Closed NoisyFlowers closed 6 months ago
The most obvious question here is why we are storing duplicated data in the first place. The answer to that is lost in the mists of time. I think we expected an azgs.json file to accompany each collection when it was first uploaded to the database, which we could then use to properly create the collection in the database.
At some point, we decided to store that complete metadata in the db as well. Then, in the api, we decided to bundle it with every collection that is downloaded and to provide it via a metadata/collectionID endpoint. These actions aren't necessarily wrong, except that the metadata is then sent back through the api if the collection is edited, and used to update the collection in the db. If the values in that metadata were not kept up to date in the db, this gets propagated back into other tables the db when the update occurs.
Here is one proposal: remove all duplicate values from the json, and regenerate them when needed. Code review suggests there would be two parts to this:
1) In azlibAdd, there is the following upsert:
const insertSQL = `insert into public.collections (
private,
formal_name,
informal_name,
azgs_old_url,
ua_library,
collection_group_id,
perm_id,
supersedes)
values ($1, $2, $3, $4, $5, $6, $7, $8)
on conflict (perm_id) do update set
private = $1,
formal_name = $2,
informal_name = $3,
azgs_old_url = $4,
ua_library = $5,
collection_group_id = $6
returning collection_id, perm_id, (xmax=0) as inserted`;
The values for all these fields come from the json. After this executes, remove all of those values from the json before it is stored in the db.
2) In the api, pull these values from public.collections and add them to the json before it is sent to the client. In collections.model.js, this would happen where the following sql executes:
return db.one(`
select
json_data
from
metadata.azgs
where
collection_id = (
select
collection_id
from
public.collections
where perm_id = $1
)
`, [collectionID]);
In metadata.model.js, this would be anywhere the json_data is queried.
Another option would be to keep the duplicate values and use triggers on updates to public.collections that set the dup values in metadata.azgs.json_data.
This might be easier, contextually, as it keeps the metadata always up to date and ready to go, without needing further query shenanigans.
The key to this approach is to insure public.collections is the authoritative source of these fields. From what I can tell, setting triggers on values within jsonb is either not possible or so hair-brained that nobody is talking about it. So the sync direction must be public.collections to metadata.azgs.
The only times json metadata values would be authoritative is when a new collection is uploaded or a collection is modified through the api. In the first case, the collection will contain an azgs.json file we use to initialize fields in public.collections. In the second, we use the azgs json schema to pass updated values to the api server. In both cases, we already sync the values in public.collections to the json before storing it, so there's nothing more to do.
I prefer the first option of just getting rid of the json, but I want to really be sure that we past us didn't have reasons for keeping it other than the bulk upload. Is it possibly used in some of the search functionality?
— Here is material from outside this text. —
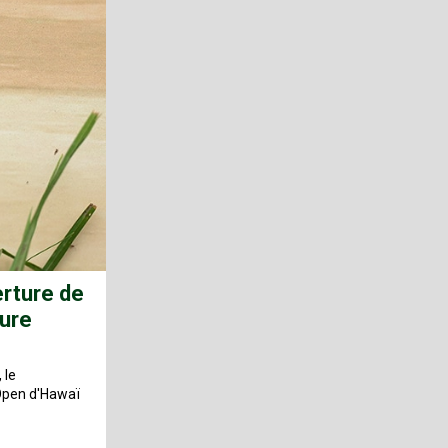
erture de
ture
 le
 Open d'Hawaï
After working on the new lineage stuff, it's clear to me that we intended metadata.azgs.json_data to be the authoritative source rather than public.collections. We already have a trigger in place that updates elements of public.collections whenever the json changes. Rather than rock the boat, I decided to stay with that approach for the lineage changes. So I modified the trigger to update the lineage table based on the json data.
My opinion is that there is not a strong enough reason at this time to warrant any of the changes described above. A safer approach is to just make sure that trigger is doing its job. I think it is at this time.
I am fine with this conclusion then.
Currently, azgs.json is stored in metadata.azgs.json_data. It contains several fields that are also stored elsewhere in the database. We have seen problems when these fields become out of sync. Investigate ways of handling these sync issues.